The exercise had an additional twist for Herauf. In addition to farming, he’s also FCC’s director of management software. Data from production on his farm - which also includes wheat, barley, oats and lentils - is stored within FCC’s Field Manager Pro program.
Today, he’s using FCC’s latest electronic record-keeping software, AgExpert Field, which was released in January. It’s a cloud-based program, meaning it’s available to producers anywhere - in the office or in the field.
Expect reporting requirements to increase
Herauf forecasts more digital record keeping by Canadian farmers.
“The reporting requirements will only increase,” he says. “Having all your records available digitally will help producers.”
A new independent study suggests he’s right.
In its second annual survey of field data management software on Canadian farms, Stratus Ag Research found uptake has risen. Overall figures of 700 farms surveyed show slightly more than 34 per cent of producers are using one or more of the 20 field data management software solutions available in Canada.
Strong uptake in eastern Canada
Uptake was particularly strong in eastern Canada, where new software such as Climate FieldView was introduced in 2017.
Stratus found about 35 per cent of the 200 farmers surveyed in Ontario and Quebec used field data management software. That was a leap from 25 per cent the year before,and puts eastern Canada farmers slightly ahead of their western Canadian counterparts, many of whom had already adopted field data management software technology.

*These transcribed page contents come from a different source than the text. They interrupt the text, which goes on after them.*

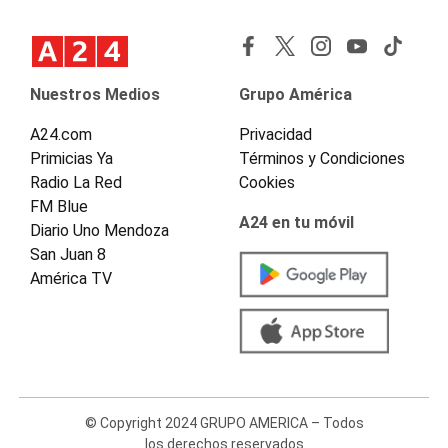
Nuestros Medios
Grupo América
A24.com
Privacidad
Primicias Ya
Términos y Condiciones
Radio La Red
Cookies
FM Blue
A24 en tu móvil
Diario Uno Mendoza
San Juan 8
América TV
© Copyright 2024 GRUPO AMERICA – Todos
los derechos reservados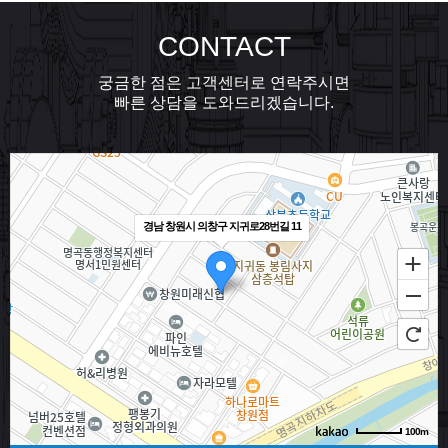
CONTACT
궁금한 점은 고객센터로 연락주시면
빠른 상담을 도와드리겠습니다.
경남 창원시 의창구 지귀로28번길 11
100m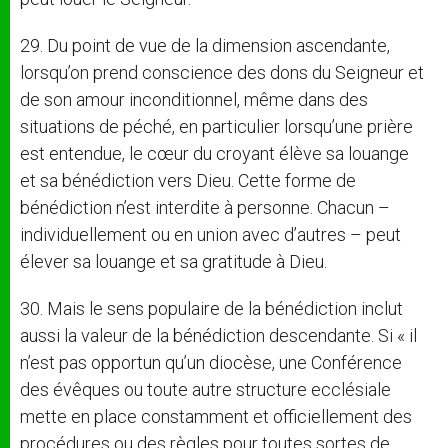
29. Du point de vue de la dimension ascendante,
lorsqu’on prend conscience des dons du Seigneur et
de son amour inconditionnel, même dans des
situations de péché, en particulier lorsqu’une prière
est entendue, le cœur du croyant élève sa louange
et sa bénédiction vers Dieu. Cette forme de
bénédiction n’est interdite à personne. Chacun –
individuellement ou en union avec d’autres – peut
élever sa louange et sa gratitude à Dieu.
30. Mais le sens populaire de la bénédiction inclut
aussi la valeur de la bénédiction descendante. Si « il
n’est pas opportun qu’un diocèse, une Conférence
des évêques ou toute autre structure ecclésiale
mette en place constamment et officiellement des
procédures ou des règles pour toutes sortes de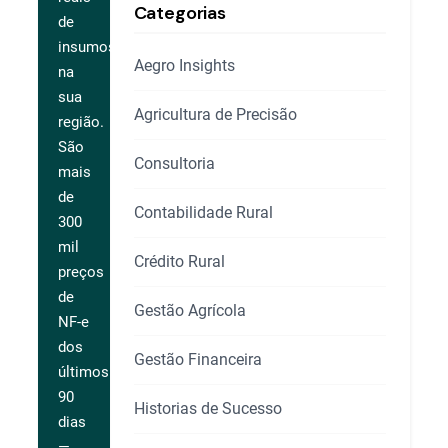
Categorias
de
insumos
Aegro Insights
na
sua
Agricultura de Precisão
região.
São
Consultoria
mais
de
Contabilidade Rural
300
mil
Crédito Rural
preços
de
Gestão Agrícola
NF-e
dos
Gestão Financeira
últimos
90
Historias de Sucesso
dias
—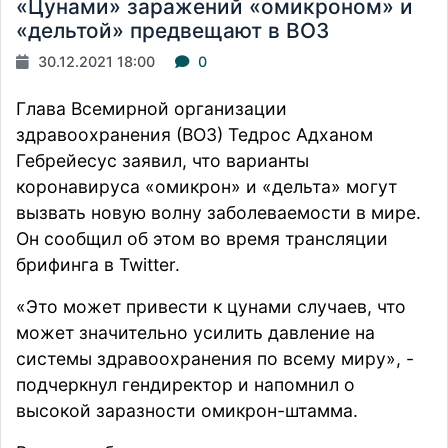
«Цунами» заражений «омикроном» и
«дельтой» предвещают в ВОЗ
30.12.2021 18:00
0
Глава Всемирной организации
здравоохранения (ВОЗ) Тедрос Адханом
Гебрейесус заявил, что варианты
коронавируса «омикрон» и «дельта» могут
вызвать новую волну заболеваемости в мире.
Он сообщил об этом во время трансляции
брифинга в Twitter.
«Это может привести к цунами случаев, что
может значительно усилить давление на
системы здравоохранения по всему миру», -
подчеркнул гендиректор и напомнил о
высокой заразности омикрон-штамма.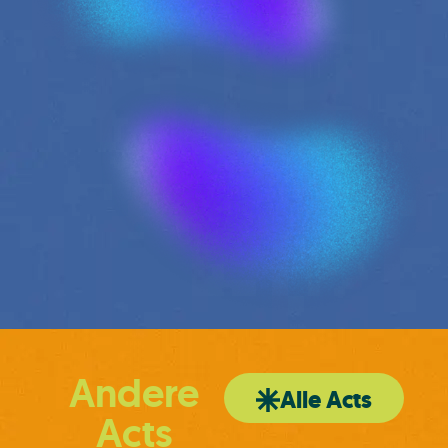
Andere
Alle Acts
Acts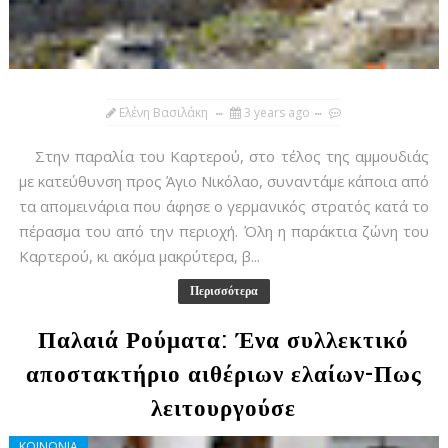
Ελένη Βασιλάκη
3 years ago
Στην παραλία του Καρτερού, στο τέλος της αμμουδιάς
με κατεύθυνση προς Άγιο Νικόλαο, συναντάμε κάποια από
τα απομεινάρια που άφησε ο γερμανικός στρατός κατά το
πέρασμα του από την περιοχή. Όλη η παράκτια ζώνη του
Καρτερού, κι ακόμα μακρύτερα, β...
Περισσότερα
Παλαιά Ρούματα: Ένα συλλεκτικό
αποστακτήριο αιθέριων ελαίων-Πως
λειτουργούσε
ΚΟΙΝΩΝΙΑ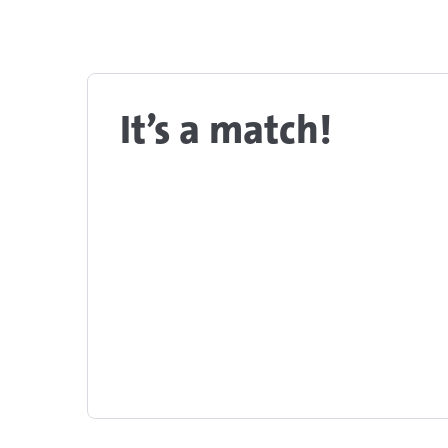
It’s a match!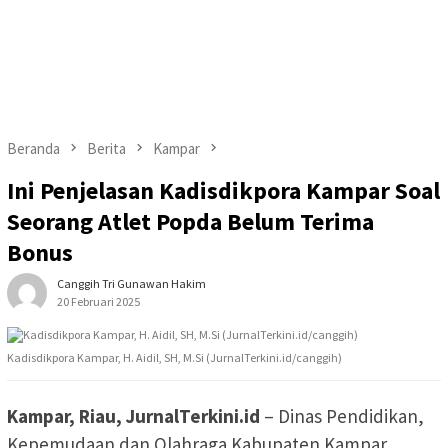
Beranda
Berita
Kampar
Ini Penjelasan Kadisdikpora Kampar Soal
Seorang Atlet Popda Belum Terima
Bonus
Canggih Tri Gunawan Hakim
20 Februari 2025
Kadisdikpora Kampar, H. Aidil, SH, M.Si (JurnalTerkini.id/canggih)
Kampar, Riau, JurnalTerkini.id
– Dinas Pendidikan,
Kepemudaan dan Olahraga Kabupaten Kampar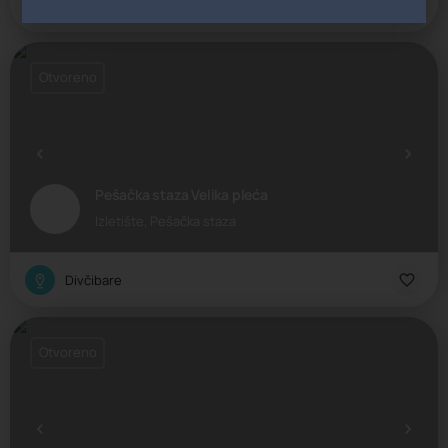
Divčibare
Otvoreno
Pešačka staza Velika pleća
Izletište, Pešačka staza
Divčibare
Otvoreno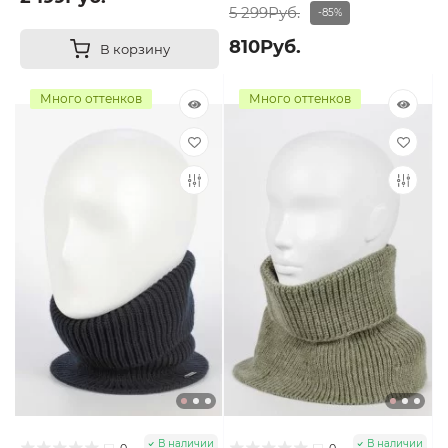
5 299Руб.
-85%
810Руб.
В корзину
Много оттенков
Много оттенков
В наличии
В наличии
0
0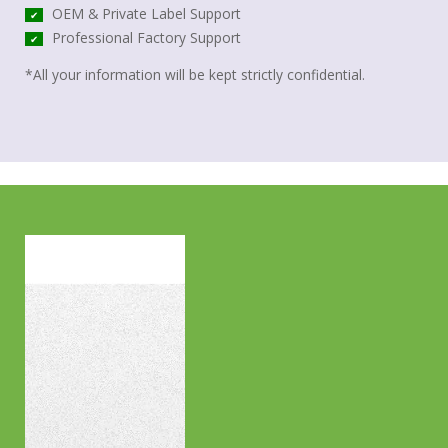
OEM & Private Label Support
✔
Professional Factory Support
✔
*All your information will be kept strictly confidential.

But there’s still room to grow. Although the research shows producers are increasingly moving towards using field data management technology, about 45 per cent of all respondents have yet to make the leap.
Nearly one-third of them say it’s too costly, or they don’t feel it is worth the investment. Another third say their current system of gathering field data is adequate.
Still, 23 per cent of all non-users said they are planning to adopt new field data management software in the next three years.
Make software pertinent and easy
Krista MacLean, survey co-ordinator with Stratus, says software developers should consider that farmers say the two most important attributes a software solution must have is ease of use, and that farm data is easily accessible all in one place.
“Overall, producers are interested in modernizing farm management technologies and digitalizing their records, but any new program must be created with today’s farmer in mind,” Herauf says. “If the technology is too hard to use or not designed for the farmer, it turns people off.”
Respondents for the survey were screened for growers with a minimum of 2,000 acres in western Canada and 400 acres in Ontario and Quebec.
The survey also showed significantly more farmers — 38 per cent in 2017, versus 26 per cent in 2016 — said productivity increase and margin squeezes are the main external factors driving their interest in adopting field data management software.
Farmers are looking to modernize farm management technologies and digitalize their records, and will do so if programs are easy to use and designed for agriculture.